= Beginning of Section =

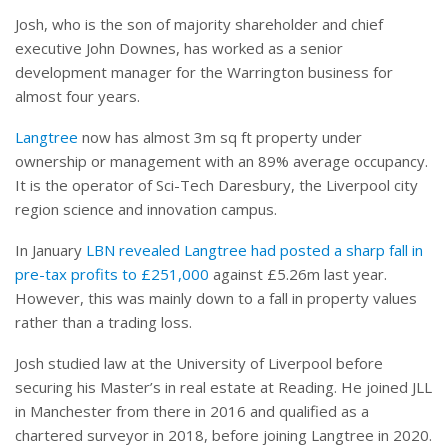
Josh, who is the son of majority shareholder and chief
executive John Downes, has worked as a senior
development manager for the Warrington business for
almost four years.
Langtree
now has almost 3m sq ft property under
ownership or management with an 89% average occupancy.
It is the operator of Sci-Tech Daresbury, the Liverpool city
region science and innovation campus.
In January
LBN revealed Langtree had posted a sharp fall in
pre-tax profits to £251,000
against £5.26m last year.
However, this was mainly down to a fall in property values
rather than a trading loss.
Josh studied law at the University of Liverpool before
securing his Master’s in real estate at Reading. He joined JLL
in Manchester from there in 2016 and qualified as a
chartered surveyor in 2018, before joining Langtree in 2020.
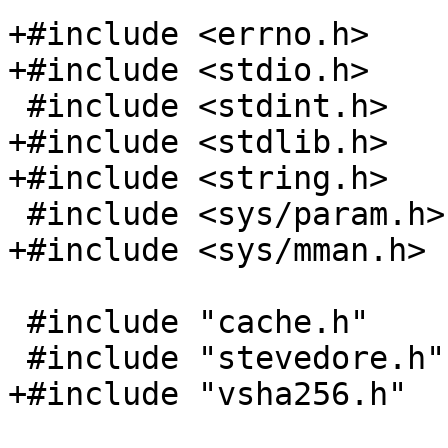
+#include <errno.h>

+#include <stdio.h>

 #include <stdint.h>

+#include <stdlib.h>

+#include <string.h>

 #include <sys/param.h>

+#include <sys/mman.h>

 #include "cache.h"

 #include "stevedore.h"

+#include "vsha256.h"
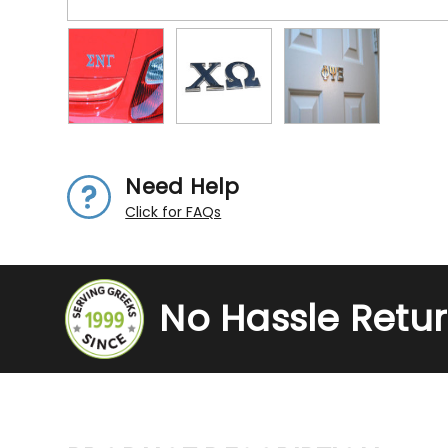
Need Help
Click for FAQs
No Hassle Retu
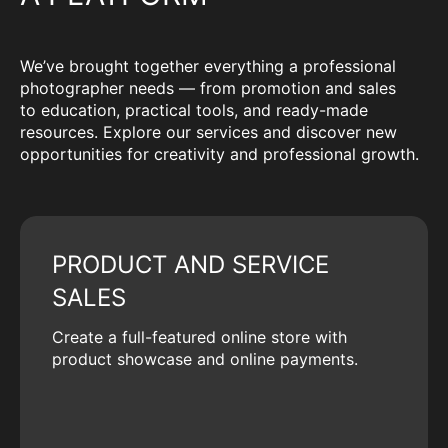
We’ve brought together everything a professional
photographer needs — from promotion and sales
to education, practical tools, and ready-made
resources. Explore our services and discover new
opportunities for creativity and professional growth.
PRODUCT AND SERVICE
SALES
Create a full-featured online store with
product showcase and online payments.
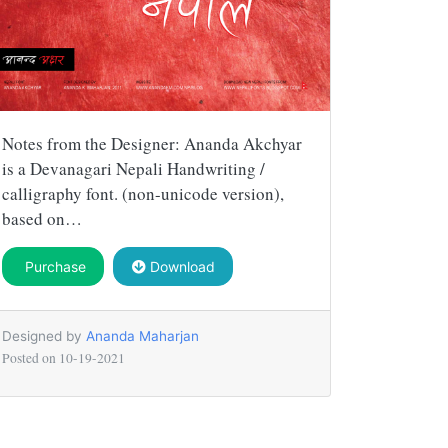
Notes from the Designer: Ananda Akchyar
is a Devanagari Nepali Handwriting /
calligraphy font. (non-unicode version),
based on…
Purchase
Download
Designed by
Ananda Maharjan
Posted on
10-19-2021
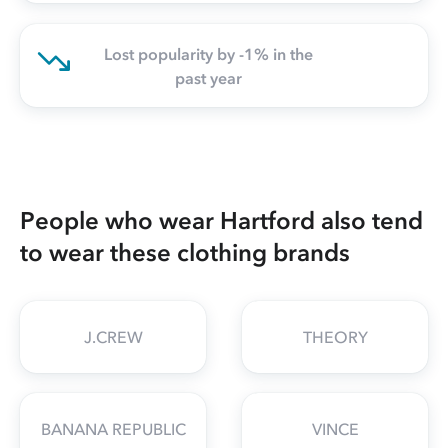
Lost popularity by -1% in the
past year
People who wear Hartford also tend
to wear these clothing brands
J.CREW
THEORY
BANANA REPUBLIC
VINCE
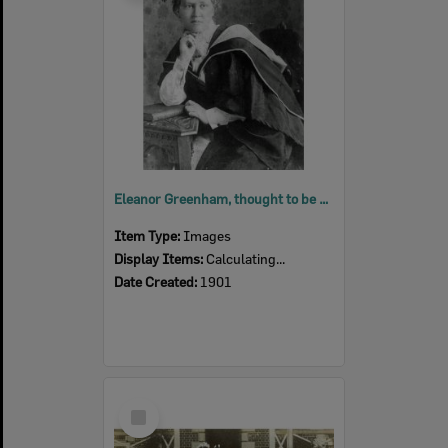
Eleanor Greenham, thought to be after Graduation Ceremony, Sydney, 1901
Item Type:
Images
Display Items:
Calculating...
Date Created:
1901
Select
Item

= End of Section =

*Exercise goal:*
Among the lines above, return those that contain the string "almost".

*Exercise solution:*
almost four years.
now has almost 3m sq ft property under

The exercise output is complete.